-1

I have filenames like the following:

fastqs/hgmm_100_S1_L001_R1_001.fastq.gz
fastqs/hgmm_100_S1_L002_R1_001.fastq.gz
fastqs/hgmm_100_S1_L003_R1_001.fastq.gz

fastqs/hgmm_100_S1_L001_R2_001.fastq.gz
fastqs/hgmm_100_S1_L002_R2_001.fastq.gz
fastqs/hgmm_100_S1_L003_R2_001.fastq.gz

And I want to merge them into the groups shown above, allowing LXXX to be merged.

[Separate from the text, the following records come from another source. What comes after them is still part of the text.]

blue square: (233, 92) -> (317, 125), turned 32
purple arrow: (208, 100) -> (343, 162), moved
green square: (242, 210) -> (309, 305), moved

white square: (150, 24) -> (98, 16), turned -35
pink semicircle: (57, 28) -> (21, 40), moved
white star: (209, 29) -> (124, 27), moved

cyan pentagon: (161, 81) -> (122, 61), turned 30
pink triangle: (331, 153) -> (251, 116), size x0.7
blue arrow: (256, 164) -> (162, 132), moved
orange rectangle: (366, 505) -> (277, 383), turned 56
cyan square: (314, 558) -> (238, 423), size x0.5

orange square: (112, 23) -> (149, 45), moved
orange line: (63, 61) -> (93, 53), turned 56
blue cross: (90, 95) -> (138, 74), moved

I can do it like the following:

cat fastqs/hgmm_100_S1_L00?_R1_001.fastq.gz > data/hgmm_100_S1_R1_001.fastq.gz
cat fastqs/hgmm_100_S1_L00?_R2_001.fastq.gz > data/hgmm_100_S1_R2_001.fastq.gz

But this requires me to hard code each of the file groups in. How can I set it up such that it merges all of the L values into a group and outputs a file that is the same as the input file names, just without the L?

Thanks, Jack

EDIT:

Sorry for not including this in original post, but what if I had something like:

fastqs/hgmm_100_S1_L001_R1_001.fastq.gz
fastqs/hgmm_100_S1_L002_R1_001.fastq.gz
fastqs/hgmm_100_S1_L003_R1_001.fastq.gz

fastqs/hgmm_200_S1_L001_R2_001.fastq.gz
fastqs/hgmm_200_S1_L002_R2_001.fastq.gz
fastqs/hgmm_200_S1_L003_R2_001.fastq.gz

(Only change is the very beginning (100 -> 200))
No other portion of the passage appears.